The Throttle Position sensor moves with the throttle and sends a voltage signal to the computer indicating throttle angle and speed of movement data. The computer uses this data to measure engine load, adjust timing, fuel delivery, EGR, converter clutch operation and clear flood mode.
The TPS is mounted on the throttle body.
Symptoms of a Defective TPS
One unique thing about TPS failure is that all the symptoms may show up at the same time. It doesn't mean that they show individually, but it often happens that you'll notice more than just one sign.
- The 'Check Engine' Light is On
This is the first thing that you'll notice. The light is meant to tell you, the driver, that something is wrong with either a component of the car, or its sensor. It's always advisable to get your car checked out by a mechanic as early as possible if this light is on.
- Bucking and Jerking/Hesitation while Accelerating
Another common symptom related to a bad TPS is the jerking of the car, especially when accelerating.
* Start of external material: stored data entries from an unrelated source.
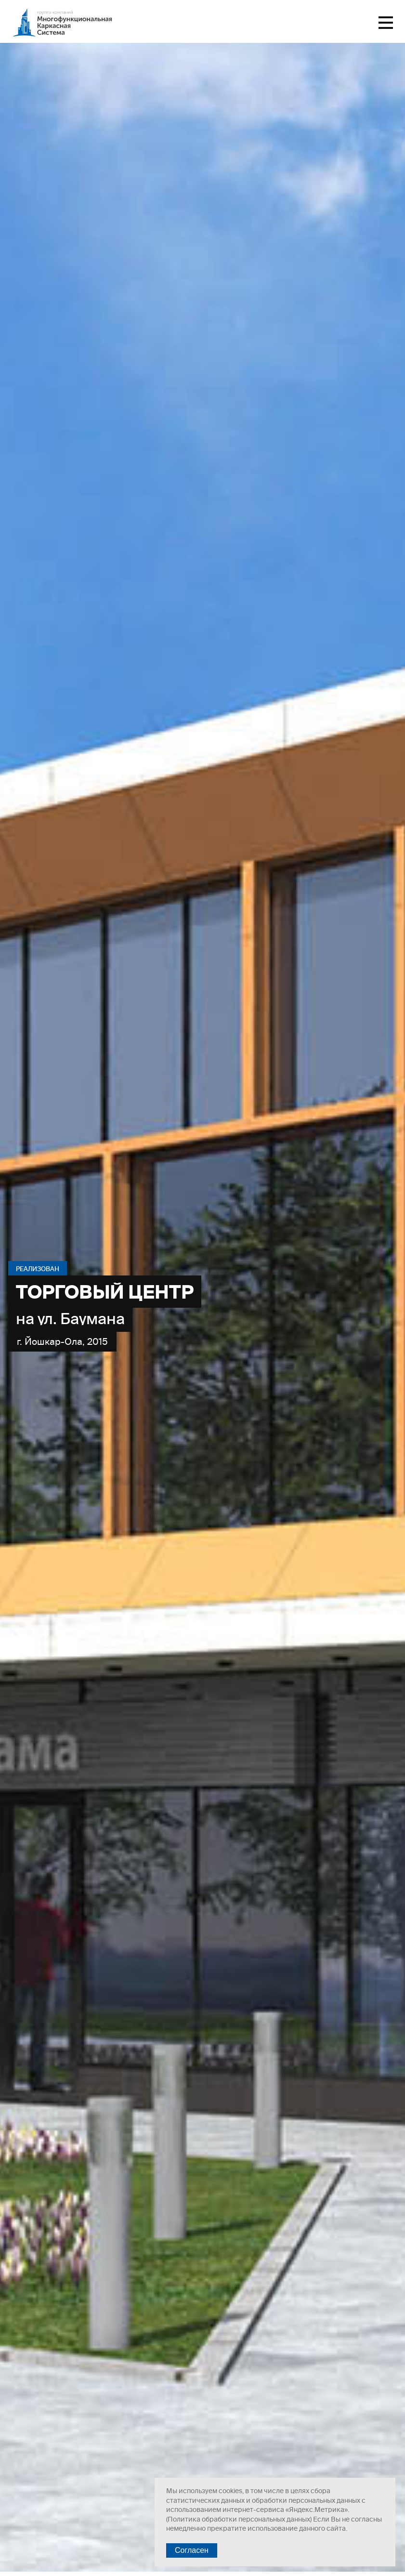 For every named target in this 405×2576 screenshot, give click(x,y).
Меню (386, 22) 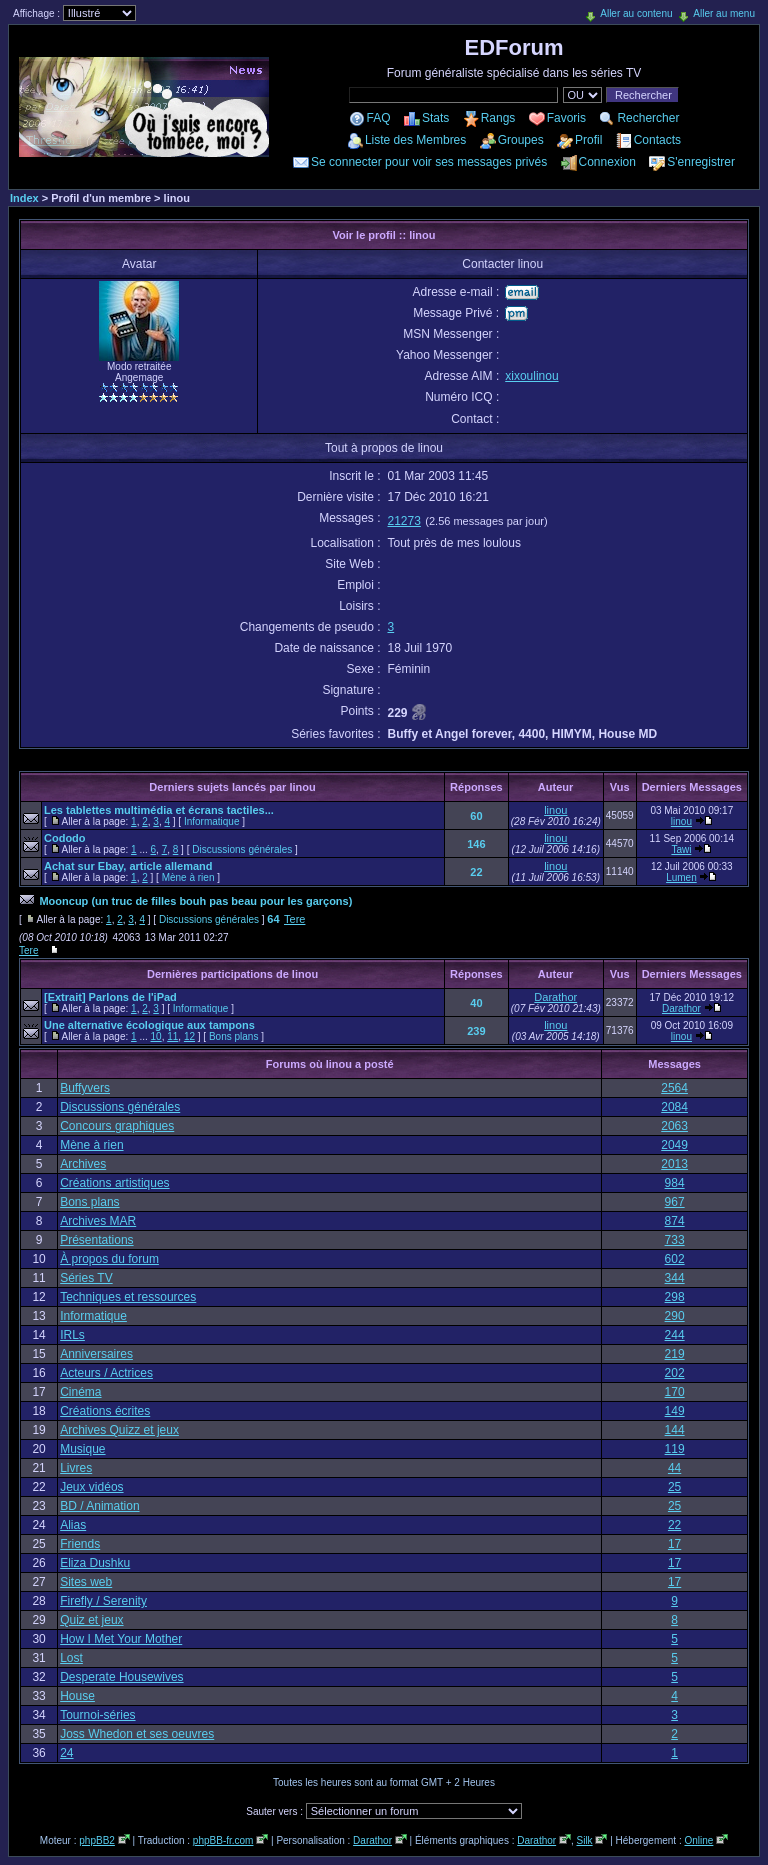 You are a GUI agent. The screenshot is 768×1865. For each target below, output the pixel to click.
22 (476, 872)
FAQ (379, 118)
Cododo (65, 838)
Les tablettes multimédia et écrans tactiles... (159, 810)
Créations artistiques (114, 1183)
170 (675, 1392)
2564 (674, 1088)
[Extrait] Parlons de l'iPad (110, 997)
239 (476, 1031)
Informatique (212, 821)
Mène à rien (188, 877)
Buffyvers (85, 1088)
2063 (674, 1126)
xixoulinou (531, 376)
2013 (674, 1164)
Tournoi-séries (97, 1715)
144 (675, 1430)
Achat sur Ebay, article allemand (128, 866)
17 (674, 1544)
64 (273, 919)
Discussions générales (242, 849)
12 (189, 1036)
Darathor (555, 997)
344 (675, 1278)
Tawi (681, 849)
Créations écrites (105, 1411)
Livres (76, 1468)
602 (675, 1259)
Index (24, 198)
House (77, 1696)
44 (674, 1468)
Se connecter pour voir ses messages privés (429, 162)
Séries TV (86, 1278)
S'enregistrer (701, 162)
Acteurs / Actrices (106, 1373)
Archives (83, 1164)
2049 (674, 1145)
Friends (80, 1544)
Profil (588, 140)
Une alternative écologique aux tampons (149, 1025)
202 (675, 1373)
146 (476, 844)
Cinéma (80, 1392)
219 (675, 1354)
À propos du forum (109, 1259)
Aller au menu (724, 13)
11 (172, 1036)
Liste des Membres (415, 140)
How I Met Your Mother (121, 1639)
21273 (404, 521)
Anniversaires (96, 1354)
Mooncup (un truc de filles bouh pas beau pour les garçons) (195, 901)
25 (674, 1487)
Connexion (607, 162)
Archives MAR (98, 1221)
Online (698, 1840)
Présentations (96, 1240)
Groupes (521, 140)
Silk (584, 1840)
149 (675, 1411)
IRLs (72, 1335)
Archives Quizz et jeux (119, 1430)
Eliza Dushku (95, 1563)
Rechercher (648, 118)
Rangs (498, 118)
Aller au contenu (636, 13)
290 (675, 1316)
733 (675, 1240)
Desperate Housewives (121, 1677)
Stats (435, 118)
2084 (674, 1107)
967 (675, 1202)
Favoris (566, 118)
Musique (82, 1449)
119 (675, 1449)
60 (476, 816)
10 (156, 1036)
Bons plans (233, 1036)
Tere (294, 919)
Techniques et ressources (128, 1297)
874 (675, 1221)
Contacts (657, 140)
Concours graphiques (117, 1126)
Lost (71, 1658)
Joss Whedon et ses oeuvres (137, 1734)
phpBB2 (97, 1840)
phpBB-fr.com (223, 1840)
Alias (73, 1525)
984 (675, 1183)
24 (66, 1753)
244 (675, 1335)
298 (675, 1297)
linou (555, 810)
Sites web (86, 1582)
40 (476, 1003)
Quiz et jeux (91, 1620)
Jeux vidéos (91, 1487)
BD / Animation (99, 1506)
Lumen (681, 877)
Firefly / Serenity (103, 1601)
Without proper inputs from the TPS, the on-board computer is unable to guide the engine to work at optimum levels.
- Idle Surging
This problem usually comes in conjunction with the above one. Similar to getting jerks while accelerating, with a faulty TPS, the computer cannot tell if the throttle is fully shut when the car is idling.
- Sudden Stalling of the Engine
This can happen anytime, without any kind of warning, while driving or idling. The TPS can give a bad input, prompting the engine to stall.
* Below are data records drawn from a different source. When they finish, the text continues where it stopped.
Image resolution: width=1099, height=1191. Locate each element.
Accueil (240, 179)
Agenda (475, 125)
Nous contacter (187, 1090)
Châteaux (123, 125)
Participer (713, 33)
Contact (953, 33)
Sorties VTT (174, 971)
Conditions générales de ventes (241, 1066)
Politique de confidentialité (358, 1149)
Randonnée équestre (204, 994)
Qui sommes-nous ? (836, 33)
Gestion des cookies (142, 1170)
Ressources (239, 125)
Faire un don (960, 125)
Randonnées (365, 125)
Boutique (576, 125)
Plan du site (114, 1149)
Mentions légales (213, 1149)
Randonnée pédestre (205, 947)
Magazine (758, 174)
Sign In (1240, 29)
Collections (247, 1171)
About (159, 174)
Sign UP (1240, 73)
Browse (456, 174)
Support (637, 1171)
- Sudden Surge in Speed While Driving on the Highway
This is a particularly hazardous situation. What usually happens is that at high speeds, the butterfly valve inside the throttle may close up, and if the driver pushes on the pedal harder, the valve 'pops' open suddenly, giving the car an unintentional burst of speed. All of this happens if the sensor is unable to detect the closed position of the throttle.
How to Check a Throttle Position Sensor ?
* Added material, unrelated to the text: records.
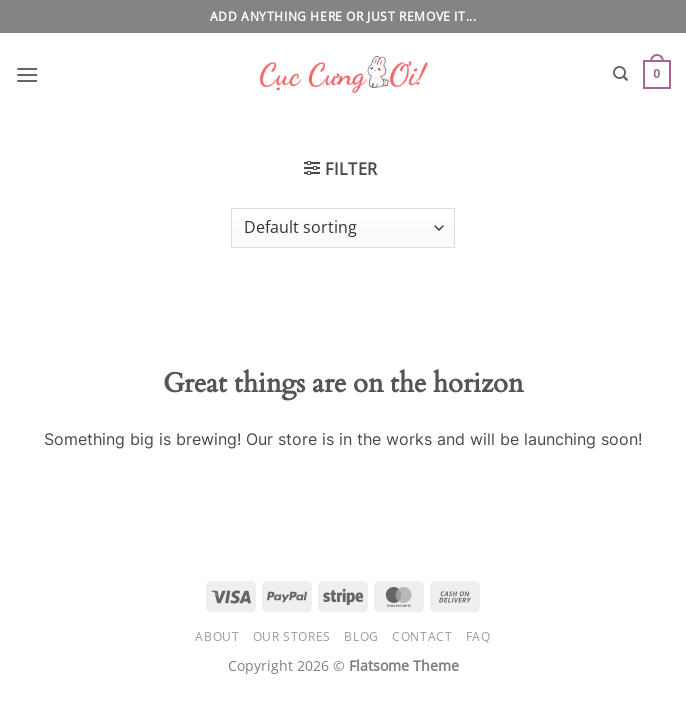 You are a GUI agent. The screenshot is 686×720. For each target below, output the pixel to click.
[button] (27, 74)
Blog (361, 636)
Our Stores (292, 636)
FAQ (478, 636)
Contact (422, 636)
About (217, 636)
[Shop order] (342, 228)
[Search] (620, 74)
1 Disconnect the TPS connector.There are three wires going to the sensor body, the negative ground, the +12 Volt input, and the variable output to the onboard computer.
2 Insert the alligator clip test leads into the appropriate jacks on your DMM and set the "Range Switch" to the 20,000-Ohm or the 20K Ohm scale. Connect one of the test leads to the center connector, the computer output connector, and the other lead to either the +12 volt or the – Ground connector on the TPS connector. The polarity of the test probes doesn't matter when making this test.
3 Slowly, move the throttle through its full range of movement from its "closed" position to its "full open" position, while observing the digital readout on the DMM. It should increase or decrease steadily and evenly as the throttle linkage is moved through its full range. Any sudden drops or increases in the reading indicate a bad TPS, which needs to be replaced. A drop to infinite resistance at any point indicates a break in the TPS's resistance element and also indicates a bad TPS.
If Throttle Sensor is replaced or removed, it is necessary to install in proper position, by following the procedures shown below:
- Install Throttle Sensor body in the Throttle Chamber. Do not tighten bolts. Leave bolts loose.
- Connect Throttle Sensor harness connector.
- Start engine and warm up sufficiently.
- Measure output voltage of Throttle Sensor using voltmeter.
- Adjust by rotating Throttle Sensor body so that the output voltage is 0.45 - 0.55 volts.
- Tighten mounting bolts.
- Disconnect Throttle Sensor harness for a few seconds and then reconnect it.